Work item. Reproduce the section of the listing that begins at the line containing "เครื่องจักรให้เช่า" and finishes at the line containing "เช่ารถหกล้อ ภูเก็ต". Include both end lines and nothing beyond them.

· · · · · · ·

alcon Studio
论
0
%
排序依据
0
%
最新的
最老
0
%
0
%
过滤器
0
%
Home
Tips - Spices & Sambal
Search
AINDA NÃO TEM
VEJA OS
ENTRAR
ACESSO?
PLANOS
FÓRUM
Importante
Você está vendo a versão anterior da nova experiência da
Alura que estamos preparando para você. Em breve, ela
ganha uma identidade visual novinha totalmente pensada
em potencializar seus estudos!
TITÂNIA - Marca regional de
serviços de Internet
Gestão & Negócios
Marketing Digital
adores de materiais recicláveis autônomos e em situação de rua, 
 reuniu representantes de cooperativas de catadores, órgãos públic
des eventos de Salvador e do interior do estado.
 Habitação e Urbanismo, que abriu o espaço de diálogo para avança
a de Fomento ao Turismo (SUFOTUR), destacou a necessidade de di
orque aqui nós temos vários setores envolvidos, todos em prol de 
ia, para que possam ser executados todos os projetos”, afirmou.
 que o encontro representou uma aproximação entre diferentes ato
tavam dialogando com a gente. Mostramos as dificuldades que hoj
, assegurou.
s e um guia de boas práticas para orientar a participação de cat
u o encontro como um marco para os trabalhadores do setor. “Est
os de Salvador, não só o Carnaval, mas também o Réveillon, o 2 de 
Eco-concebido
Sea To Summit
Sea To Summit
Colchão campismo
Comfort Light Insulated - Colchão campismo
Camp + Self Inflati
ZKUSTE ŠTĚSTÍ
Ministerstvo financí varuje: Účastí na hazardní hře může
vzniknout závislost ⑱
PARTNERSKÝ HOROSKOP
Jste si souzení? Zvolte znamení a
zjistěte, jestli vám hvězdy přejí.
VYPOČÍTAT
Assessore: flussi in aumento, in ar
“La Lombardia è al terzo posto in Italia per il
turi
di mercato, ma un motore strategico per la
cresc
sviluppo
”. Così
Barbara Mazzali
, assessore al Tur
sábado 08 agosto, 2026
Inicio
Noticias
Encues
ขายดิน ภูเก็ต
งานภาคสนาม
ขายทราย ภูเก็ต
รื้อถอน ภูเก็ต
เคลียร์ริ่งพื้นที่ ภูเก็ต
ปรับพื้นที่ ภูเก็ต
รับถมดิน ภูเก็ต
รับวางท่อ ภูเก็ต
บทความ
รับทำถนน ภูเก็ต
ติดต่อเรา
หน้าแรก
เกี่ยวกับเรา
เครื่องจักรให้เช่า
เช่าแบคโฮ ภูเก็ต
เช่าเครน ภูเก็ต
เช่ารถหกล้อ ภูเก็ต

· · · · · · ·

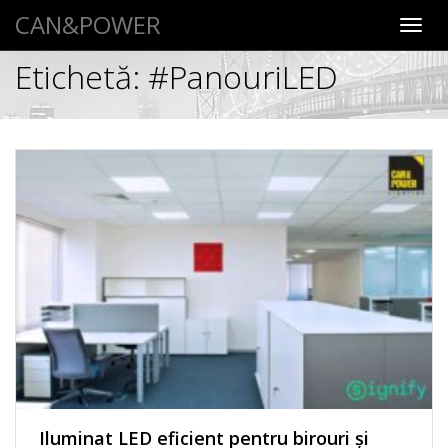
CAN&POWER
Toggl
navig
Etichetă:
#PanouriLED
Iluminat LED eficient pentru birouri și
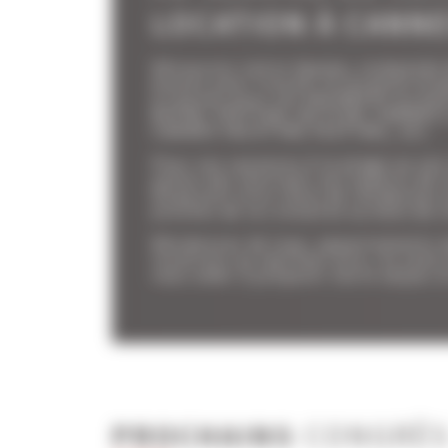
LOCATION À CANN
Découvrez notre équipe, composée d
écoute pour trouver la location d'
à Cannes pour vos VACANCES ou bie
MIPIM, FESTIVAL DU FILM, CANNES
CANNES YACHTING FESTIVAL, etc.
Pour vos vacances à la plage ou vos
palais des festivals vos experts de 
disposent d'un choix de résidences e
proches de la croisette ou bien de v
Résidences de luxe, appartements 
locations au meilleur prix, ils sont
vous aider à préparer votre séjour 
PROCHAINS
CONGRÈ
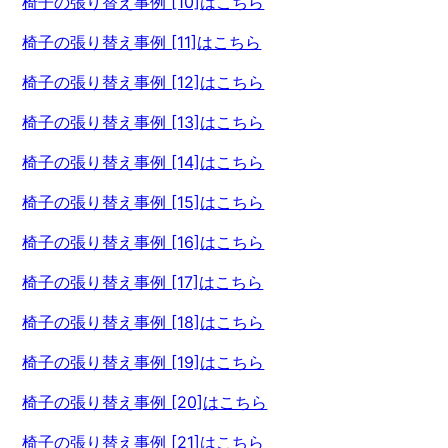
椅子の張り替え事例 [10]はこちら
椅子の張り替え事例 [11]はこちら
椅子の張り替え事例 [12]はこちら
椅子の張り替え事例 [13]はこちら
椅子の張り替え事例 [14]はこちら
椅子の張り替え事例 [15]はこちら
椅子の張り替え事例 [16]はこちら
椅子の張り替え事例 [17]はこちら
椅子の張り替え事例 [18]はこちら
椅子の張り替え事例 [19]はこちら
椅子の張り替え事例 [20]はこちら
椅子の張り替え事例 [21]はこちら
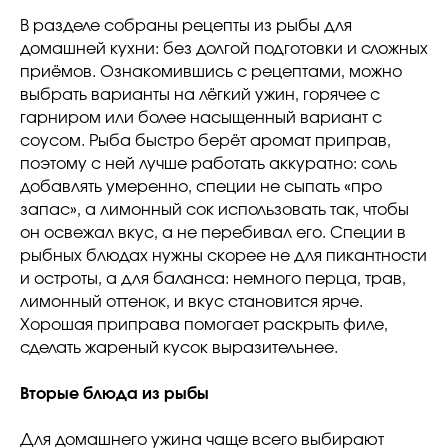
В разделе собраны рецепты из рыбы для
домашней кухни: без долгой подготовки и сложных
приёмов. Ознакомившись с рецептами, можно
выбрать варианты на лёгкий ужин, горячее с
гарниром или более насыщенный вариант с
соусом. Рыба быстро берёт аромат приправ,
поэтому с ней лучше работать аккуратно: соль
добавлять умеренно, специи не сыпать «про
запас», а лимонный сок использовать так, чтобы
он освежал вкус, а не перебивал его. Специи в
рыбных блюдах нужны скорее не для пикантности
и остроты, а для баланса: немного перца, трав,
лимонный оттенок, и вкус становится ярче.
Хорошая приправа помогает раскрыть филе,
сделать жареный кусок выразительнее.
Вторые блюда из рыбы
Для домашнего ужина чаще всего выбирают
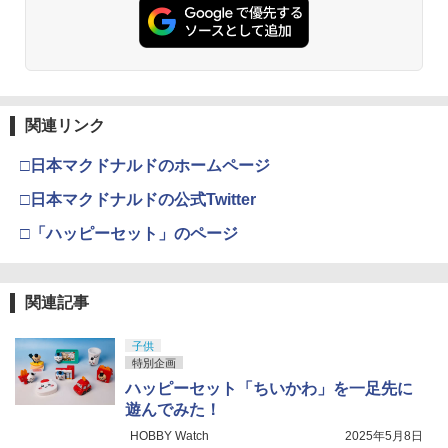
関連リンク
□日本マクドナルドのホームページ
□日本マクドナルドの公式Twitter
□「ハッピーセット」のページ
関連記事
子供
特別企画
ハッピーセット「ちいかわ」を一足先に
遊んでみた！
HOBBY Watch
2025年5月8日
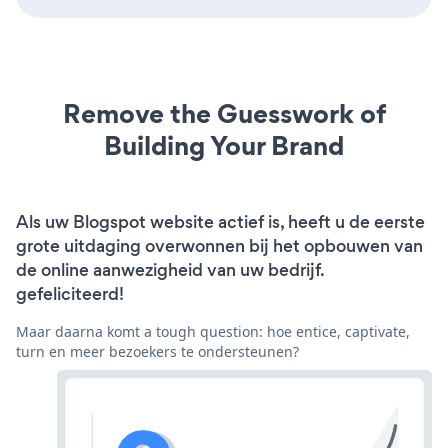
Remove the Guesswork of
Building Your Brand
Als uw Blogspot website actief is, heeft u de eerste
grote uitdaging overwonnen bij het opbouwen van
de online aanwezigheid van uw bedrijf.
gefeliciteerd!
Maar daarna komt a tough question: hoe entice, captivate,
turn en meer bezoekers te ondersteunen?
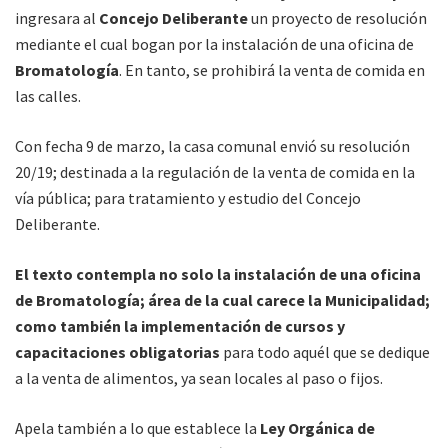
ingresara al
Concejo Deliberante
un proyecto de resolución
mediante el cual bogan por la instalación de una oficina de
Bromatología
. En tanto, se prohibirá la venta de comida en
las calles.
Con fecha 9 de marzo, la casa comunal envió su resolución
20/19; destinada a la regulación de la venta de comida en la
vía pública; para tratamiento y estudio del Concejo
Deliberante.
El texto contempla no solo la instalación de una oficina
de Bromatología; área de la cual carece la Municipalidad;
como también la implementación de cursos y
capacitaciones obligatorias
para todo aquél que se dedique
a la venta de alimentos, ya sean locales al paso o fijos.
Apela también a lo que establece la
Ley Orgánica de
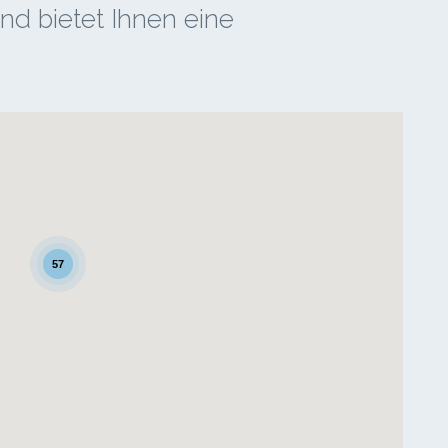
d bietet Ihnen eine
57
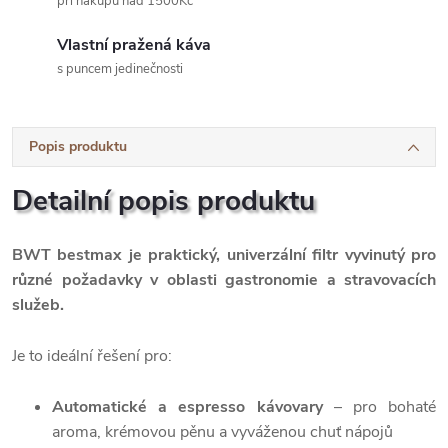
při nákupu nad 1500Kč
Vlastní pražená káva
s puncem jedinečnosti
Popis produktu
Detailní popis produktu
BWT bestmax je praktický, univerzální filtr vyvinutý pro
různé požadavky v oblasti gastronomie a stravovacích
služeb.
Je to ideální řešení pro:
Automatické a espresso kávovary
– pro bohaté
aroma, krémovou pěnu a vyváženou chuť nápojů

· · · · · · ·

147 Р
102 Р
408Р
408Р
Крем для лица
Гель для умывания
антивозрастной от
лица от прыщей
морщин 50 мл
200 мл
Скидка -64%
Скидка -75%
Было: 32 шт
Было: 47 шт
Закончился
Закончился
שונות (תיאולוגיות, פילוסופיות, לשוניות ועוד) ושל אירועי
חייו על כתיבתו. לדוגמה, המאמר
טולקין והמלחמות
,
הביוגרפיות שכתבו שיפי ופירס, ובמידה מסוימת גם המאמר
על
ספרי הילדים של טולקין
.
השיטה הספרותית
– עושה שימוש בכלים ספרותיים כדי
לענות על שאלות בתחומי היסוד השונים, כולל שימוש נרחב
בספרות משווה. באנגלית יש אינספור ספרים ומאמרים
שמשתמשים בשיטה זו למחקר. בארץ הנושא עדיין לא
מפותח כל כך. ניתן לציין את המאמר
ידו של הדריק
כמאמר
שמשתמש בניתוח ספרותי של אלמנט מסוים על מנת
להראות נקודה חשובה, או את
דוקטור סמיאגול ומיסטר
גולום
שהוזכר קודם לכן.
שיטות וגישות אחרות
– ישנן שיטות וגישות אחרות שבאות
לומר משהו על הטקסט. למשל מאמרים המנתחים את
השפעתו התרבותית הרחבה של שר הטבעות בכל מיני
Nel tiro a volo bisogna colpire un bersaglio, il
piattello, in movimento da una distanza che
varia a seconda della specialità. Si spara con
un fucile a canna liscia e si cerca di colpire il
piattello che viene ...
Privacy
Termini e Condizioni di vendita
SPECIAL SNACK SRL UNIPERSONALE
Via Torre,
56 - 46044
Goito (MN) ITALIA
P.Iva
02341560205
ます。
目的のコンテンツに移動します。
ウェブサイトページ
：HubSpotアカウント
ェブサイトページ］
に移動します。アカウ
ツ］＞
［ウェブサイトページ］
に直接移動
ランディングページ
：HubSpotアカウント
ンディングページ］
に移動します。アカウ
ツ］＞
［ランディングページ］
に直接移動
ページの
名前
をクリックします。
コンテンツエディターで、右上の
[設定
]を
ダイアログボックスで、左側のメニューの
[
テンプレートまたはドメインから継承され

· · · · · · ·

Solution below.
เครื่องจักรให้เช่า
เช่าแบคโฮ ภูเก็ต
เช่าเครน ภูเก็ต
เช่ารถหกล้อ ภูเก็ต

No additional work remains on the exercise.